Fri | Oct 15, 2021

Kai-Ann Skeete | Revisiting the Caricom Single Domestic Space

Published:Wednesday | February 24, 2021 | 12:19 AM
The flags of Caricom members fly at the secretariat in Georgetown, Guyana.
The flags of Caricom members fly at the secretariat in Georgetown, Guyana.
The flags of Caricom members fly at a Heads of Government meeting held in July 2017 in Montego Bay.
The flags of Caricom members fly at a Heads of Government meeting held in July 2017 in Montego Bay.
Kai-Ann Skeete
Kai-Ann Skeete

The 32nd intersessional meeting of the heads of Caricom governments ends today, February 24. This regular meeting will allow regional leaders to further collaborate and discuss a plethora of topics, namely the COVID-19 vaccine distribution, CSME implementation, regional security, reparations, new United States-Caricom relations, and economic recovery, inclusive of solutions to increase resilience and redesign regional tourism.

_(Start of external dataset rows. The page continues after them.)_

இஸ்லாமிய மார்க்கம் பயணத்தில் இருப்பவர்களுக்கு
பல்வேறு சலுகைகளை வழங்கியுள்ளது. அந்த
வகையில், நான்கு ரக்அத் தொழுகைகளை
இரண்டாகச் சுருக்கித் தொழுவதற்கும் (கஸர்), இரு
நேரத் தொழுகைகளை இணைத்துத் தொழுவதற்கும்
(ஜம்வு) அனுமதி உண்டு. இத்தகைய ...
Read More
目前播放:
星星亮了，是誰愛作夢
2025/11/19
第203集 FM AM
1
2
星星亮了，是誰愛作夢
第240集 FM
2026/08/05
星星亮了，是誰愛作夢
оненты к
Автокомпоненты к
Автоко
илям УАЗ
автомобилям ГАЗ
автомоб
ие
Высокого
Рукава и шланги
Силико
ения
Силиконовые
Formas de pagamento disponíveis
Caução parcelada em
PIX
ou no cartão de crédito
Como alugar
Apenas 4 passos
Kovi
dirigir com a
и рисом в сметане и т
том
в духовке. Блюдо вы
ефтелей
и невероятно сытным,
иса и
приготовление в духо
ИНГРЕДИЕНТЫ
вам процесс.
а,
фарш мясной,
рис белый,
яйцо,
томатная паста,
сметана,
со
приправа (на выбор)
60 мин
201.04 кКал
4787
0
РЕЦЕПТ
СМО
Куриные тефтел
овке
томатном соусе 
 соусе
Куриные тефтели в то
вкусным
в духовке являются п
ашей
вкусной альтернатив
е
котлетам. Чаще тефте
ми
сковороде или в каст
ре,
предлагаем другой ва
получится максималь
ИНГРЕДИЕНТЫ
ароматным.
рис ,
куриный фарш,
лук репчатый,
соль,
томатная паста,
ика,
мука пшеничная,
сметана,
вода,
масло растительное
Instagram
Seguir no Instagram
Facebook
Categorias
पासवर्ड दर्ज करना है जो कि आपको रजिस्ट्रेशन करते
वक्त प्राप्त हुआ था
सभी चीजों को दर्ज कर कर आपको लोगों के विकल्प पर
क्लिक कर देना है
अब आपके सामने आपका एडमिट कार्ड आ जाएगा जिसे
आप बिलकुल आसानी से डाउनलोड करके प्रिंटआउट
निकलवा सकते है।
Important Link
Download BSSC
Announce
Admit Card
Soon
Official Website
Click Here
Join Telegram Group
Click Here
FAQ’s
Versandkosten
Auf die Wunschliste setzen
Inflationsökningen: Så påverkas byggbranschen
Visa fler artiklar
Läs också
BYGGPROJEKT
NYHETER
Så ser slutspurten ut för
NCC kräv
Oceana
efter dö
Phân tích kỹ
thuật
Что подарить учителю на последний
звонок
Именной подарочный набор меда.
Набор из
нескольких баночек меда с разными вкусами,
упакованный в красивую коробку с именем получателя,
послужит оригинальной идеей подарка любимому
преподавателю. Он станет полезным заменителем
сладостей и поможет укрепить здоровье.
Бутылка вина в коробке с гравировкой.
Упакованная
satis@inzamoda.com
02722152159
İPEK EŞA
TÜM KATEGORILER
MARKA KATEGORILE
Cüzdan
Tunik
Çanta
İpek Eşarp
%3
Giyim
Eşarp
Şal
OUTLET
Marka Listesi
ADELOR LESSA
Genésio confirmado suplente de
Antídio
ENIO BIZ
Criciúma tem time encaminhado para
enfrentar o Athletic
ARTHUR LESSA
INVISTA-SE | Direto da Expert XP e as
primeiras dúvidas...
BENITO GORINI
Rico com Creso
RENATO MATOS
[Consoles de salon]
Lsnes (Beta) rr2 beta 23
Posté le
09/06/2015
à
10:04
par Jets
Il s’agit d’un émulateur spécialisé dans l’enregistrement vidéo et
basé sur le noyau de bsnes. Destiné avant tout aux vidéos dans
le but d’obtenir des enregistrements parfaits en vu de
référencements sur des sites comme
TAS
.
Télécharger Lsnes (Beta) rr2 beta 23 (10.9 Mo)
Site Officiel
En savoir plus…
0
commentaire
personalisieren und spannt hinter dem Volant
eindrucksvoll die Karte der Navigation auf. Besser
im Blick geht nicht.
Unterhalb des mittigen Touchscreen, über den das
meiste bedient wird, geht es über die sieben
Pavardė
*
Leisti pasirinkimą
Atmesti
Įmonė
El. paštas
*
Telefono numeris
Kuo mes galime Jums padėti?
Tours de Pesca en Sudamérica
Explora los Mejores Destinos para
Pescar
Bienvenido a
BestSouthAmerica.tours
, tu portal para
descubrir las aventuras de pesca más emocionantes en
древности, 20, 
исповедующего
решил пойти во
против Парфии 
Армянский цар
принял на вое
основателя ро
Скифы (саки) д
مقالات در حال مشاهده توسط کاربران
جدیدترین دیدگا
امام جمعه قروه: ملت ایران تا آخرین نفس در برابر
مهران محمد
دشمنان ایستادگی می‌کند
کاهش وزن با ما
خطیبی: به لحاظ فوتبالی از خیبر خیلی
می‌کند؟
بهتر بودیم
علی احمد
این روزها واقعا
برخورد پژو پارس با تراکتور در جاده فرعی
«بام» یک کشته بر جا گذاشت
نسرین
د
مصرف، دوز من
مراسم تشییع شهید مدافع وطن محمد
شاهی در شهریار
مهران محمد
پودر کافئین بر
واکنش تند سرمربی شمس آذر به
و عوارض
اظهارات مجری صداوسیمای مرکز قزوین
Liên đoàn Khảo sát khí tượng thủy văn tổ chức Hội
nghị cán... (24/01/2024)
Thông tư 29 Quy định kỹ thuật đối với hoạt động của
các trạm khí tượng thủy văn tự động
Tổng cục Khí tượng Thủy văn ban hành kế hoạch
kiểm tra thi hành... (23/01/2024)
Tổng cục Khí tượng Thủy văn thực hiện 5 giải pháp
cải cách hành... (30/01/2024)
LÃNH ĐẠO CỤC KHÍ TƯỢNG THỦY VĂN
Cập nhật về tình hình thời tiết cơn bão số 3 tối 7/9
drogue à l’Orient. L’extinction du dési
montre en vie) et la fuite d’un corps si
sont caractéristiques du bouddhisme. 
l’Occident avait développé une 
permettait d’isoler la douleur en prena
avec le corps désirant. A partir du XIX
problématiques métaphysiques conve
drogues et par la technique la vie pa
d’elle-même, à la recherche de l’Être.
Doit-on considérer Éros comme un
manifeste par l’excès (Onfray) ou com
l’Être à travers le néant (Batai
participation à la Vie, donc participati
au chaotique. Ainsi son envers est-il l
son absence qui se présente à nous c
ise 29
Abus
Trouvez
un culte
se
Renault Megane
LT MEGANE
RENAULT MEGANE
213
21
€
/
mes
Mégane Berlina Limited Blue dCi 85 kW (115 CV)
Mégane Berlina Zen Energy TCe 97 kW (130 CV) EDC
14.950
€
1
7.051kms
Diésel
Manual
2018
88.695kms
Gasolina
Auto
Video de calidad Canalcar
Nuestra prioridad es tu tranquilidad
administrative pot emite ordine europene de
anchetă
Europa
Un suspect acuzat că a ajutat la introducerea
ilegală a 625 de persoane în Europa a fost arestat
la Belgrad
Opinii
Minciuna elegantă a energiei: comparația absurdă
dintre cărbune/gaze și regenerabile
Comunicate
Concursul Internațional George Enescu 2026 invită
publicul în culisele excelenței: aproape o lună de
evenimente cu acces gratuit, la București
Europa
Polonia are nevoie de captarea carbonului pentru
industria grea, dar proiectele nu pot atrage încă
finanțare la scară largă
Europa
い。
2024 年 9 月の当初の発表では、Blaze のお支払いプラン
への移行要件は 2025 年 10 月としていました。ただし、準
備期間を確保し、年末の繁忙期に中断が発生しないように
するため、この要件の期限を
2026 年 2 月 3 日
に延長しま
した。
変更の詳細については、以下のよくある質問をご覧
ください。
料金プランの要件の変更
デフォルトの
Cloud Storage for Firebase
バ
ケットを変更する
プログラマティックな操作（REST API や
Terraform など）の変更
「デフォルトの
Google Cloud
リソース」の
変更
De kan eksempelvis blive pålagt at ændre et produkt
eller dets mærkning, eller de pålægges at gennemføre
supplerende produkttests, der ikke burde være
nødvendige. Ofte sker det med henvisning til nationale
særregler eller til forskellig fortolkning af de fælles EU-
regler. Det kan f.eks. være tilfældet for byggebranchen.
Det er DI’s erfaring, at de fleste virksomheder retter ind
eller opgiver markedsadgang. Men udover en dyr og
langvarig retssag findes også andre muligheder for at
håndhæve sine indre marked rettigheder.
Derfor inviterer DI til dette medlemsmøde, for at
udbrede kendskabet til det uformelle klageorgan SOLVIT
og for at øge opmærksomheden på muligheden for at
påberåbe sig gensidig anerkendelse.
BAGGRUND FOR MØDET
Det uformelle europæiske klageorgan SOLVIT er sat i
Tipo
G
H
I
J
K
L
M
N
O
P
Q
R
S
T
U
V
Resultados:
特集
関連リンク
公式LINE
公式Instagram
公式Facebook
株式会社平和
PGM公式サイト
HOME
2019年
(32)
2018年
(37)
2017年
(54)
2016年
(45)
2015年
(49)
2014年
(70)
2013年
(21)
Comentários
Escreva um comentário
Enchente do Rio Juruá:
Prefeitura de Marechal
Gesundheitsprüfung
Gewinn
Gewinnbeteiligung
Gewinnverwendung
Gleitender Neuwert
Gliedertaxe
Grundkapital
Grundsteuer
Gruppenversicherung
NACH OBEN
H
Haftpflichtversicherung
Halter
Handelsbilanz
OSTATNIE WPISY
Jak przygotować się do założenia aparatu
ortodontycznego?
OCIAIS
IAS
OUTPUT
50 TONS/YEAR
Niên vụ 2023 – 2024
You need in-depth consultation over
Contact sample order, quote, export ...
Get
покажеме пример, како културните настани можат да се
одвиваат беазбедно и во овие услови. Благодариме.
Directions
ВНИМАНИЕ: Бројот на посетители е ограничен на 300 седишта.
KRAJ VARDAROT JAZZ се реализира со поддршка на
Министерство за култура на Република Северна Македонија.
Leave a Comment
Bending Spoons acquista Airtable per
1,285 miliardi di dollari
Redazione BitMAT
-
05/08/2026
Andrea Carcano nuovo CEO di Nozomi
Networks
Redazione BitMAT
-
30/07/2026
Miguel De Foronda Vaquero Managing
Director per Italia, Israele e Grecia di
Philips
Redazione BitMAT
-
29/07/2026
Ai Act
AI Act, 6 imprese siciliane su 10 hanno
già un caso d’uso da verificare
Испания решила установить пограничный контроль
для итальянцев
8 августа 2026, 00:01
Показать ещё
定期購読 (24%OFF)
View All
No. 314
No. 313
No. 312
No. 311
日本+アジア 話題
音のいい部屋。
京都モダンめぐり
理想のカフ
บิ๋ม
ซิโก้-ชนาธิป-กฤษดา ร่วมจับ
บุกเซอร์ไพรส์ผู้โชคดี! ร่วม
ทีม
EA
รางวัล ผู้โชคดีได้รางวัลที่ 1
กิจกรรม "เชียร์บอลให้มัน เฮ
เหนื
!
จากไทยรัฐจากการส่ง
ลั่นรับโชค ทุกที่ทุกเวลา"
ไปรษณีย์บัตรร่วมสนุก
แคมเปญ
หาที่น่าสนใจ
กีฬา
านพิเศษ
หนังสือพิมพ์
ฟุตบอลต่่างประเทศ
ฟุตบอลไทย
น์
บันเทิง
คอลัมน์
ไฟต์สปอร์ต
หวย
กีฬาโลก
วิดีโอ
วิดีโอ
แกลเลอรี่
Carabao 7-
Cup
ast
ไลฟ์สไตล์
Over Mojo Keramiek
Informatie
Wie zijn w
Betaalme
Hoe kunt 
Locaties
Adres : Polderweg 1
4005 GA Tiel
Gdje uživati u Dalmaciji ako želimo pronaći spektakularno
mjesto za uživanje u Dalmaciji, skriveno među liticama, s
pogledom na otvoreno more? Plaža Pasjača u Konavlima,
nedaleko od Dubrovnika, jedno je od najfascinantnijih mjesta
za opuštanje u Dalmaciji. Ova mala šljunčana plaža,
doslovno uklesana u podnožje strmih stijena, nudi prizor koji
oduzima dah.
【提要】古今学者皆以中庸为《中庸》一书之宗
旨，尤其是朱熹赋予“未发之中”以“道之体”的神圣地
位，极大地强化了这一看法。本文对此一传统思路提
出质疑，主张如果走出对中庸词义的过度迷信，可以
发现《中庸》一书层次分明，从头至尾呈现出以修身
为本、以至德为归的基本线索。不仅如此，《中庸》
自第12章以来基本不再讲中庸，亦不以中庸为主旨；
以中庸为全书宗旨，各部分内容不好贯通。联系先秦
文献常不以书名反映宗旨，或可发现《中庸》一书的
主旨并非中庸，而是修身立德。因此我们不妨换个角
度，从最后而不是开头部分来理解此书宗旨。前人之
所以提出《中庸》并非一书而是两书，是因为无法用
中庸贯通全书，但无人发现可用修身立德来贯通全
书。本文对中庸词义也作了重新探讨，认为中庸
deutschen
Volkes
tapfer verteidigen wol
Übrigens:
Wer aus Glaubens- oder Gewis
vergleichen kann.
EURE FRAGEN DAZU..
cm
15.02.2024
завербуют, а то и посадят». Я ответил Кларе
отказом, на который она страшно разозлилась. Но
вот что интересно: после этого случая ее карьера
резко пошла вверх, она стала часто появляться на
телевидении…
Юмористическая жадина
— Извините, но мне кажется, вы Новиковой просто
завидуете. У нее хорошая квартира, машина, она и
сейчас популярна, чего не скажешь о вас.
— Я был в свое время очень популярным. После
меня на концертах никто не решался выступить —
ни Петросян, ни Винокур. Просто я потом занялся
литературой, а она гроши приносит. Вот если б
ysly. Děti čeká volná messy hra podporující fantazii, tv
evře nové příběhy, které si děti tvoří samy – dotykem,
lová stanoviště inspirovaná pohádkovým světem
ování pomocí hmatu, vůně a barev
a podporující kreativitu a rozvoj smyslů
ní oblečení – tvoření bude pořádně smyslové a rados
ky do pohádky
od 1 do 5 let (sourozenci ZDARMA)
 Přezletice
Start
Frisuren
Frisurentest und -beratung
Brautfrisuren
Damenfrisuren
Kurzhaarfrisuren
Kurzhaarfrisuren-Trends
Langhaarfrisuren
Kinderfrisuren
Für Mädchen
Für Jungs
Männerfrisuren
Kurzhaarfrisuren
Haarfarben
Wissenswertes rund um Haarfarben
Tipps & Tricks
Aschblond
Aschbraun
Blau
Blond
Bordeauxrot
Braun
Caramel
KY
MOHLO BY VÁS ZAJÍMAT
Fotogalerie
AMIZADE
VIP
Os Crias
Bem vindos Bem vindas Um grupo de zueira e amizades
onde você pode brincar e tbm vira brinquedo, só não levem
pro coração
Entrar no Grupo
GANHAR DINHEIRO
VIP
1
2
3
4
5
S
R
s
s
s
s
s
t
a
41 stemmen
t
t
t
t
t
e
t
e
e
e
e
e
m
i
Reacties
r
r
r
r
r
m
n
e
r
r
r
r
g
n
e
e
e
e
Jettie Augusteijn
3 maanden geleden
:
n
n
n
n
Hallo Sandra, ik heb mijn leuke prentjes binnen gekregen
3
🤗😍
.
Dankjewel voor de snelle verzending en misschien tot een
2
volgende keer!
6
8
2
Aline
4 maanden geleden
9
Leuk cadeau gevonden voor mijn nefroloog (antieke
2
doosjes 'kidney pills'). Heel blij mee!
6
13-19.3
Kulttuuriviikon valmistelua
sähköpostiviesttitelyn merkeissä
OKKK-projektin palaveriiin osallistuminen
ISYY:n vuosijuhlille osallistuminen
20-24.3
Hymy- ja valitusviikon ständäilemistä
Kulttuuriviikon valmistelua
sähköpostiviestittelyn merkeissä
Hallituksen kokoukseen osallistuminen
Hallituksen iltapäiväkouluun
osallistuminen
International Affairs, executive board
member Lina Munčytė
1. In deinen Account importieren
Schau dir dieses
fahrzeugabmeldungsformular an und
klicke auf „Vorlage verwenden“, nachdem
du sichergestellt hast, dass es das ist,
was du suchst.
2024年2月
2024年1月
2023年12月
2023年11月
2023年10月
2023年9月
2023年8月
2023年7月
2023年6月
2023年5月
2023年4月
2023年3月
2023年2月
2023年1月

To our prime ministers and presidents, I say, going forward, the battle to rebuild and revitalise your respective territories will not be easy. The data points to the regional risks on the horizon, such as prolonged economic stagnation, livelihood crises, youth disillusionment, the erosion of social cohesion, and the ever-increasing digital inequality regionally.

Geopolitically, you have to be cognisant of any potential activities that could further erode the base of your state, and be prepared to arm your best negotiators and ambassadors with all available expertise to build strong and contemporary arguments supporting the cause of multilateralism as integral to our existence as small island states within the global arena.

To compound the scenario, there is an increasing number of regional citizens disagreeing with the credible sources of scientific evidence on the efficacy of vaccines necessary to jump-start national livelihoods, so your government must be prepared to prevent any additional backlash against science.

The impact of the global pandemic on the region has severely disrupted global supply chains. The average regional consumer has come to grips with the reality of food insecurity nationally, where they are confronted with empty supermarket shelves, discontinued products by distributors, farmers with a surplus of agricultural produce, and manufacturers willing to dump raw materials due to the unavailability of a ready market.

Chronic poverty

From March 2020 to now, the region has had to grapple with the transformation of transient forms of poverty into chronic poverty and, in the near future, an increase in cases of abject poverty which may serve to significantly roll back our regional gains.

Prime ministers and presidents, over the years of pursuing Caribbean integration, several regional decisions were agreed but with no follow-up national action. Oftentimes, it has been blamed on an implementation deficit and lack of political will. But it is in times of crisis that we reflect, we introspect, and we project for the future.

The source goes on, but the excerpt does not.